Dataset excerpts
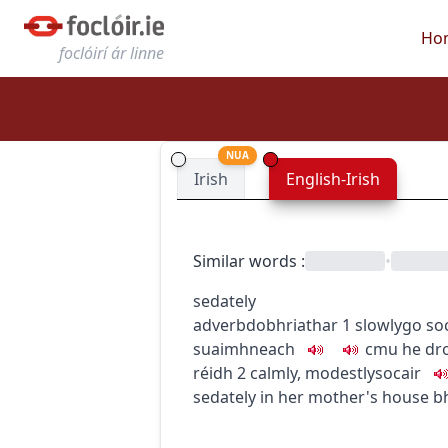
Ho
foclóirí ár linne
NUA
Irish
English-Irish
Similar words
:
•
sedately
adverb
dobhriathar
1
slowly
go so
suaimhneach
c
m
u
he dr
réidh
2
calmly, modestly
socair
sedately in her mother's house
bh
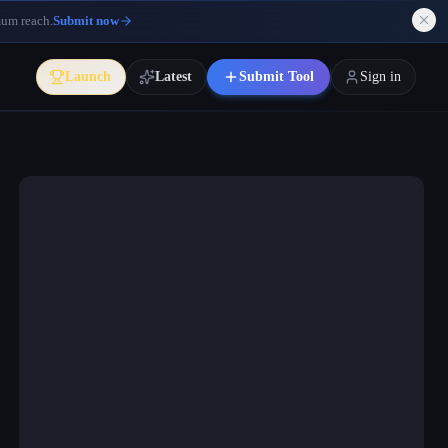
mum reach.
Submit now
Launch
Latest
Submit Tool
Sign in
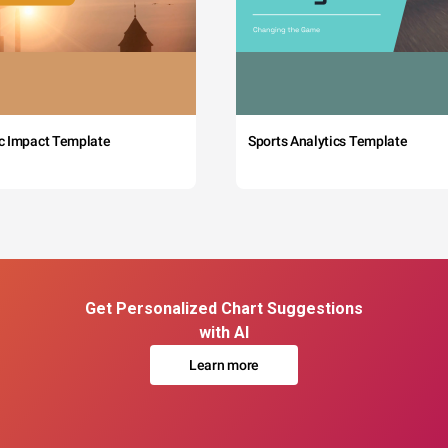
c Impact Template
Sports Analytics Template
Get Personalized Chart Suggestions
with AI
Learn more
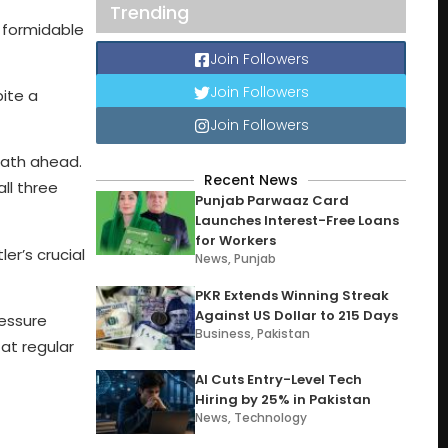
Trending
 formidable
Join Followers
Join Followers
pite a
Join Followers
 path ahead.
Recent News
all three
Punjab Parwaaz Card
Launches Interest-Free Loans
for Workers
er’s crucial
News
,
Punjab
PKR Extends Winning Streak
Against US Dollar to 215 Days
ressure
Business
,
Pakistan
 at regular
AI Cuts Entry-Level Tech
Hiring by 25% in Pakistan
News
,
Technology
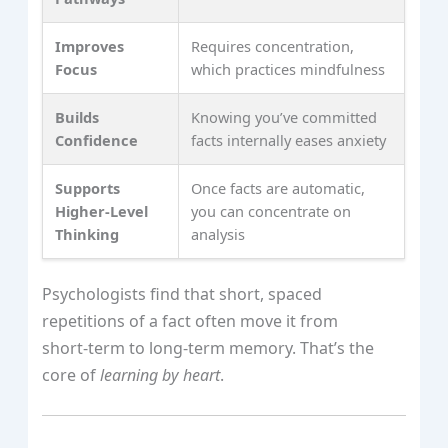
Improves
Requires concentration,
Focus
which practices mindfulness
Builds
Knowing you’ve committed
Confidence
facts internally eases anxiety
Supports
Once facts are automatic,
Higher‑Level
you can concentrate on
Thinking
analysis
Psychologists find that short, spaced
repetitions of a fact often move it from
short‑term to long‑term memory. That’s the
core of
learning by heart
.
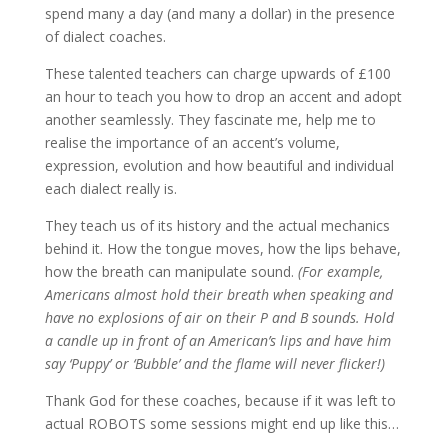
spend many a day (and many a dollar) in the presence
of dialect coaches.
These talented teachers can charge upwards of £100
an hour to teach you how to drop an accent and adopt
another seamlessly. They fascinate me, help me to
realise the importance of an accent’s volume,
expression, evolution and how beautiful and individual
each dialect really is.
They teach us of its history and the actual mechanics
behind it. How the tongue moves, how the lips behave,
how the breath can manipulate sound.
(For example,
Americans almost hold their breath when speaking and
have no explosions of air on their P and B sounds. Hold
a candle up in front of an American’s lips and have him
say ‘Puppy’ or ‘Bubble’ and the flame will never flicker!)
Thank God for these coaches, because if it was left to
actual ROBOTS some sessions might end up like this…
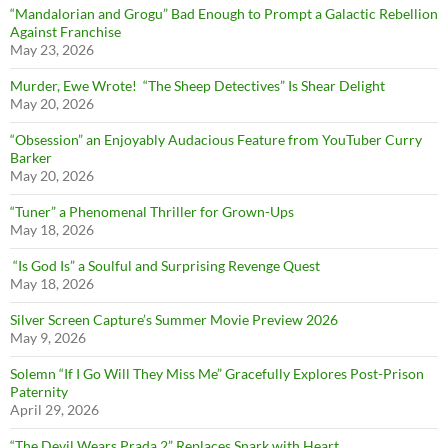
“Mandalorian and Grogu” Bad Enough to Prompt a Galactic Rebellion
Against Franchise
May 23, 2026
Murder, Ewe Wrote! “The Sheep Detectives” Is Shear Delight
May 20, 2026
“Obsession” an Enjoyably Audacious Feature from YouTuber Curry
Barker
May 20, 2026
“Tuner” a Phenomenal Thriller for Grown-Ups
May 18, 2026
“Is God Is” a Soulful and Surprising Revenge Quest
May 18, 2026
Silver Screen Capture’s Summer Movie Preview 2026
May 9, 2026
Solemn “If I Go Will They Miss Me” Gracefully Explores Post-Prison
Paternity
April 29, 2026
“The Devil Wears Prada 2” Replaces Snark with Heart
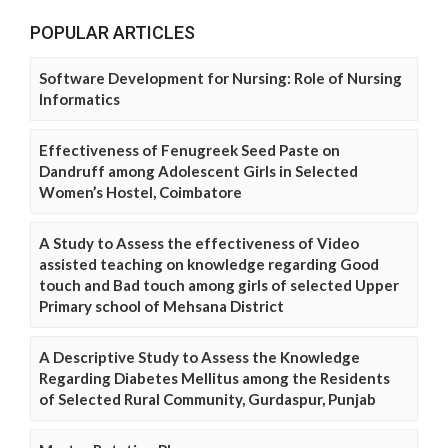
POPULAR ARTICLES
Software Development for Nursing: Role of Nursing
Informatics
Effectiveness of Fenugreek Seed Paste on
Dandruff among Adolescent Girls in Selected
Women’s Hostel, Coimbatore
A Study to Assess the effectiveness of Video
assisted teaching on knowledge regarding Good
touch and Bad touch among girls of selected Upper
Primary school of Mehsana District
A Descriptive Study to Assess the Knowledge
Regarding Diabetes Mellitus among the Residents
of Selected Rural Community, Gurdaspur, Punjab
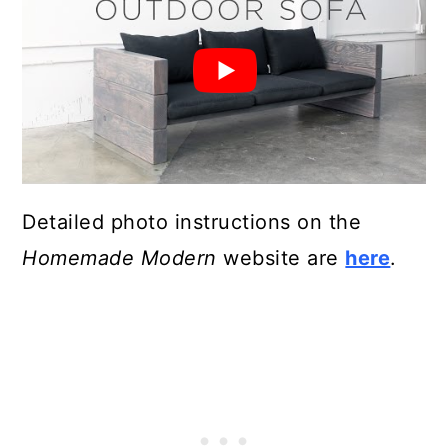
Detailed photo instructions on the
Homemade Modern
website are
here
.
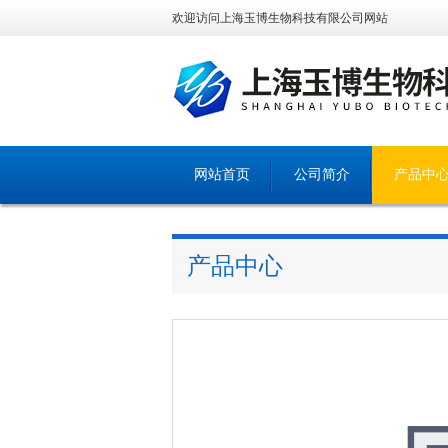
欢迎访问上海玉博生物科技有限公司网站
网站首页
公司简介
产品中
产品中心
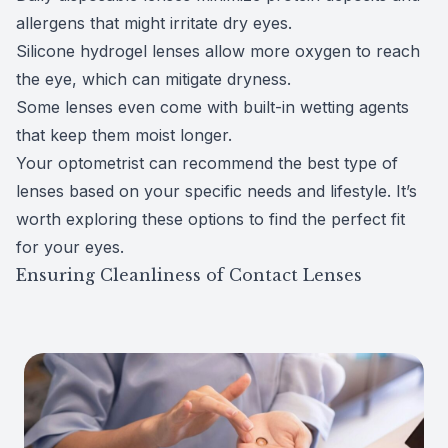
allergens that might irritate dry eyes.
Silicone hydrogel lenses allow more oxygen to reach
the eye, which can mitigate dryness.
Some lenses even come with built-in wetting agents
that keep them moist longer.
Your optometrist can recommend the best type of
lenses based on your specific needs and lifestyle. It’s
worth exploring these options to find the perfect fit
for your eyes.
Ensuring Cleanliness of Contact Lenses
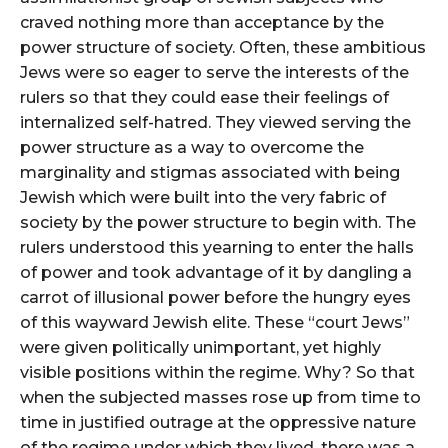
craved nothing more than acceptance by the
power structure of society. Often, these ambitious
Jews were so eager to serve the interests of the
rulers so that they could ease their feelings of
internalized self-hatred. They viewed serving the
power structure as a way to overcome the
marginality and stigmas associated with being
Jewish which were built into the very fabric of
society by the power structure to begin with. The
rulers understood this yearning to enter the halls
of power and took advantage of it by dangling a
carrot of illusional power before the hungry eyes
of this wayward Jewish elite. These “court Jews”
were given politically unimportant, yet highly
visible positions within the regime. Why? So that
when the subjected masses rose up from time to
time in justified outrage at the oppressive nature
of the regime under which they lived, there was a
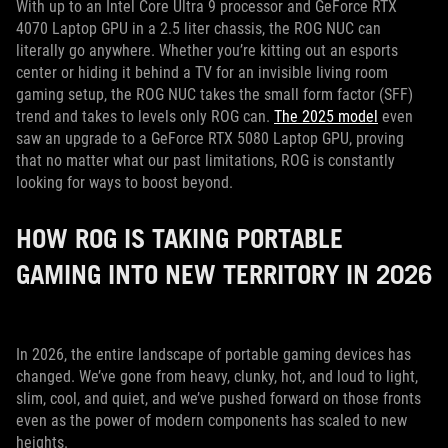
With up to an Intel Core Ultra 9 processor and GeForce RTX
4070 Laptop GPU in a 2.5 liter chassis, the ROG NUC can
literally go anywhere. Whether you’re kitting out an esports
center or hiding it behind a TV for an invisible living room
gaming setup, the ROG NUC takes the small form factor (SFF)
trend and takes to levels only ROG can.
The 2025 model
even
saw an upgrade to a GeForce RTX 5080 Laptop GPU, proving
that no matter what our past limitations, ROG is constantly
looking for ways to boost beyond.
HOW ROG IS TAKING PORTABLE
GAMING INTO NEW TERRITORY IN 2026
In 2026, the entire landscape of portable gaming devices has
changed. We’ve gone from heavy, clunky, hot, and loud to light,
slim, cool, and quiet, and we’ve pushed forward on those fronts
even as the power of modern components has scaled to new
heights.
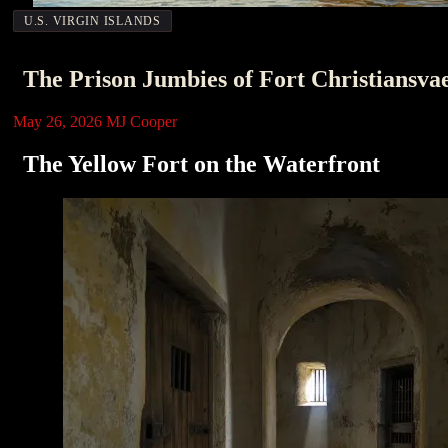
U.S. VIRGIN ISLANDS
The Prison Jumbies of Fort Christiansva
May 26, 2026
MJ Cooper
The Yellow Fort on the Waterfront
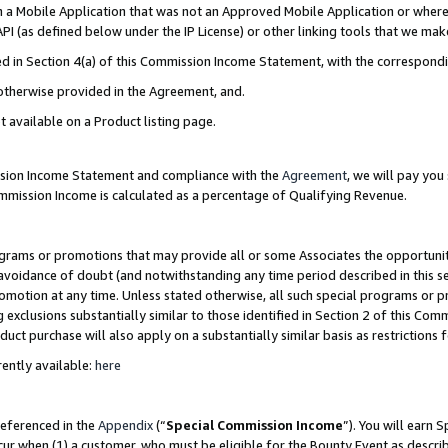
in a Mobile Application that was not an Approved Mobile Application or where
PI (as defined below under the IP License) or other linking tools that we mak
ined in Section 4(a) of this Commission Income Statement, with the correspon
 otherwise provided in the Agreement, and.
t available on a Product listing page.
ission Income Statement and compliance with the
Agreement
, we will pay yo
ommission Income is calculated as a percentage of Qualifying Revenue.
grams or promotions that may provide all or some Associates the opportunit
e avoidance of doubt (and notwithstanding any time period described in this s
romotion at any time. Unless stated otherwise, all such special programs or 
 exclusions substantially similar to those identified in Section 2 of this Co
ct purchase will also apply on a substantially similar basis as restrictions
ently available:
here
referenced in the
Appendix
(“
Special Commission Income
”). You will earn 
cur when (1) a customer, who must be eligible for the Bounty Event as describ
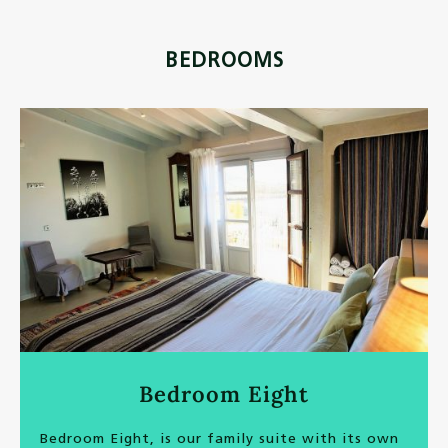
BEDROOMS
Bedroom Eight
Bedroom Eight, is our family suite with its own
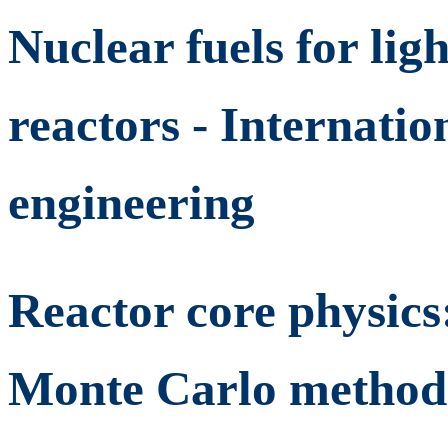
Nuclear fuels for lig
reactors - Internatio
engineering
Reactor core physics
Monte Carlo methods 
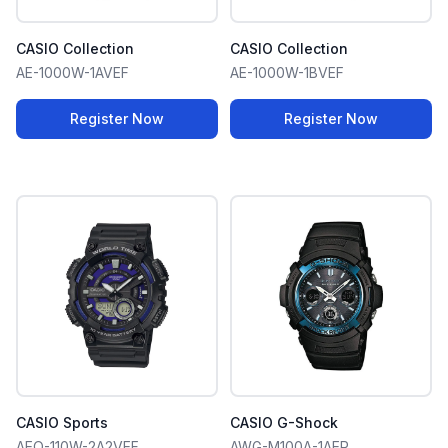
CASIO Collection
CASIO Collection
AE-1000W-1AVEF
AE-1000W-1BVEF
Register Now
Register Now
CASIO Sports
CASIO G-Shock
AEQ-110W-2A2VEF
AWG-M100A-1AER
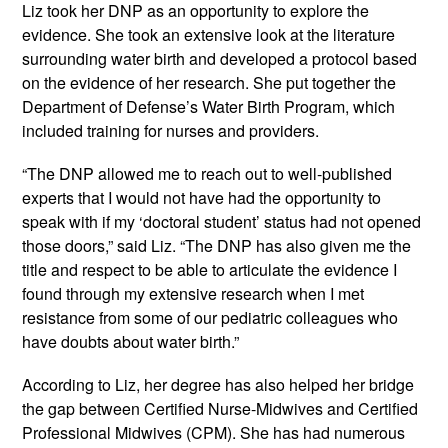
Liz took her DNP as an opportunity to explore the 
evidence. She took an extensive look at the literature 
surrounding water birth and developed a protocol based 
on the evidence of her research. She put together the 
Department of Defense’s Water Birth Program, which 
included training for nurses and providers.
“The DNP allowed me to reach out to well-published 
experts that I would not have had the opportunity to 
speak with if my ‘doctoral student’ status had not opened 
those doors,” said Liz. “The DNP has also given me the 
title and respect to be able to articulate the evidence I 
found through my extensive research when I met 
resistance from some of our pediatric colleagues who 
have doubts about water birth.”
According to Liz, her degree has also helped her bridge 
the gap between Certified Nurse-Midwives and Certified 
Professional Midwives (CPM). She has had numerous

What is being asked
Start with the line above containing "Women’s Hostel, Coimbatore" and end with the line containing "4070 Laptop GPU". Set down that stretch exactly, without any pictures.

Solution to this problem
Women’s Hostel, Coimbatore
A Study to Assess the effectiveness of Video
assisted teaching on knowledge regarding Good
touch and Bad touch among girls of selected Upper
Primary school of Mehsana District
A Descriptive Study to Assess the Knowledge
Regarding Diabetes Mellitus among the Residents
of Selected Rural Community, Gurdaspur, Punjab
Detailed photo instructions on the
Homemade Modern
website are
here
.
欢迎访问上海玉博生物科技有限公司网站
网站首页
公司简介
产品中
产品中心
allergens that might irritate dry eyes.
Silicone hydrogel lenses allow more oxygen to reach
the eye, which can mitigate dryness.
Some lenses even come with built-in wetting agents
that keep them moist longer.
Your optometrist can recommend the best type of
lenses based on your specific needs and lifestyle. It’s
worth exploring these options to find the perfect fit
for your eyes.
Ensuring Cleanliness of Contact Lenses
craved nothing more than acceptance by the
power structure of society. Often, these ambitious
Jews were so eager to serve the interests of the
rulers so that they could ease their feelings of
internalized self-hatred. They viewed serving the
power structure as a way to overcome the
marginality and stigmas associated with being
Jewish which were built into the very fabric of
society by the power structure to begin with. The
rulers understood this yearning to enter the halls
of power and took advantage of it by dangling a
carrot of illusional power before the hungry eyes
of this wayward Jewish elite. These “court Jews”
were given politically unimportant, yet highly
visible positions within the regime. Why? So that
when the subjected masses rose up from time to
time in justified outrage at the oppressive nature
of the regime under which they lived, there was a
With up to an Intel Core Ultra 9 processor and GeForce RTX
4070 Laptop GPU in a 2.5 liter chassis, the ROG NUC can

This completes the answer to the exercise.